At the Black Hoof and Bar Isabel, the neurotic, self-taught Grant van Gameren made offal sexy and became an unlikely celebrity chef. Bar Raval, his new restaurant on a prime Little Italy corner, is the most hyped opening of the year. Too bad he loathes the spotlight
Bar Raval, Grant van Gameren’s latest project, is named after a seedy neighbourhood in Barcelona. You wouldn’t know it from his elaborate plans for the place. He and his two partners, Robin Goodfellow and Mike Webster, are investing somewhere around half a million dollars to renovate the building at the corner of College and Palmerston, where Teatro used to be—a preposterous sum for a 40-seat restaurant that will serve finger food and cocktails.
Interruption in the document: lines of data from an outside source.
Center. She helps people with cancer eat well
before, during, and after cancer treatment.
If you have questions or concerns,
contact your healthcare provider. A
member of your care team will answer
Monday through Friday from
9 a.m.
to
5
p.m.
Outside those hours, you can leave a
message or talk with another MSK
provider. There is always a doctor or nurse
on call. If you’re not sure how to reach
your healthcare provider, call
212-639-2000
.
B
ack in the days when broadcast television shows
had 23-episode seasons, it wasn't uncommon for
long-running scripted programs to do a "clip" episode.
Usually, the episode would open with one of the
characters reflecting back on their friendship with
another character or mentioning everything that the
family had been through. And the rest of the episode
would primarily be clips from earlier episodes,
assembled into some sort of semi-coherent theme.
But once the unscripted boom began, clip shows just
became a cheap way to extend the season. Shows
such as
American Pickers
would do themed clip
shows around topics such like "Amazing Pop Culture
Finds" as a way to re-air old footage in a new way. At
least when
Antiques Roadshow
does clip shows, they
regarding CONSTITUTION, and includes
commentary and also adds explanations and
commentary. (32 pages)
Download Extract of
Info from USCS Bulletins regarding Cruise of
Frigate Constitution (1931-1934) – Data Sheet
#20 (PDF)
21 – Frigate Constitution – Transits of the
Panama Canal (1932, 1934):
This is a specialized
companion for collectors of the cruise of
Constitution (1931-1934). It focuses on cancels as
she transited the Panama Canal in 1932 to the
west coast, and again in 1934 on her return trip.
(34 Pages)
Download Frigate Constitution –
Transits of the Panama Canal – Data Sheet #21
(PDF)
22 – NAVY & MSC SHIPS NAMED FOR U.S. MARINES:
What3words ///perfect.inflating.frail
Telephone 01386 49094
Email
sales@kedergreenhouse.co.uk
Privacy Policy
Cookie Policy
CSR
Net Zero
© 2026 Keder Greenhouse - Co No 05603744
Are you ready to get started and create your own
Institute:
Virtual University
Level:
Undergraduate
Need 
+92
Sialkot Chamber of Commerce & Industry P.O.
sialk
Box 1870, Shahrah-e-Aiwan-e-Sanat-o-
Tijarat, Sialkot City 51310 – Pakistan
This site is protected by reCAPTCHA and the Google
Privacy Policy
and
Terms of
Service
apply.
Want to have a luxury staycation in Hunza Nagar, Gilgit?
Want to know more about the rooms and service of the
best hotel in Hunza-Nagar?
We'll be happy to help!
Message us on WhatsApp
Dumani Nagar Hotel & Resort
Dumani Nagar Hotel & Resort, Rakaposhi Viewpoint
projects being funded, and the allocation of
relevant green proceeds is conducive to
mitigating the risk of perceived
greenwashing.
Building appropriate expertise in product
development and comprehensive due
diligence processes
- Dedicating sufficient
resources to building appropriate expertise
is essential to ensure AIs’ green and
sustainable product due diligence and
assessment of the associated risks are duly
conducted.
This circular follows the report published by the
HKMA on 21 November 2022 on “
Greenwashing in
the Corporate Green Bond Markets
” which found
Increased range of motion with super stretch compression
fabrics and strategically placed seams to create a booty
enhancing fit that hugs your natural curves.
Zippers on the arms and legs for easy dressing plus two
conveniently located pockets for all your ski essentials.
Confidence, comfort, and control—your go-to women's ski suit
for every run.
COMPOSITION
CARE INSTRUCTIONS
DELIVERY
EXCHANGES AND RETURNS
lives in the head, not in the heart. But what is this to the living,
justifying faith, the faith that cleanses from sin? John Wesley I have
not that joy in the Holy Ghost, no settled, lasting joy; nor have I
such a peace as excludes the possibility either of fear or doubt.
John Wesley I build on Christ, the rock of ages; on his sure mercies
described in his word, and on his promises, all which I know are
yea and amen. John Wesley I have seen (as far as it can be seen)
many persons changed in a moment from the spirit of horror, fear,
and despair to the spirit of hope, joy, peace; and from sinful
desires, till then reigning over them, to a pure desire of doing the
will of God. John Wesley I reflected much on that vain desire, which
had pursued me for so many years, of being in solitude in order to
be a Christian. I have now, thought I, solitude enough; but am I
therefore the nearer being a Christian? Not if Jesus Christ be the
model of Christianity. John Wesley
Everything, absolutely everything at Bar Raval, will be custom made: the tamper for the espresso bar, the foot rests, the drip tray with the Wu-Tang logo. The South American mahogany for the walls is being machine-carved and hand-oiled at a millworks in North York. The panels, designed by the boutique architecture firm Partisans, will have swooping rounded contours that replicate the three partners’ bodies. The design was so novel, so complex, that the manufacturers had to develop new algorithms for the software that guides the drill bits over the wood.
The project would seem hubristic if van Gameren had ever failed at a restaurant. But he hasn’t. The man’s sense of what Toronto craves has been impeccable. His food manages to fit the moment and the city with perfect accord.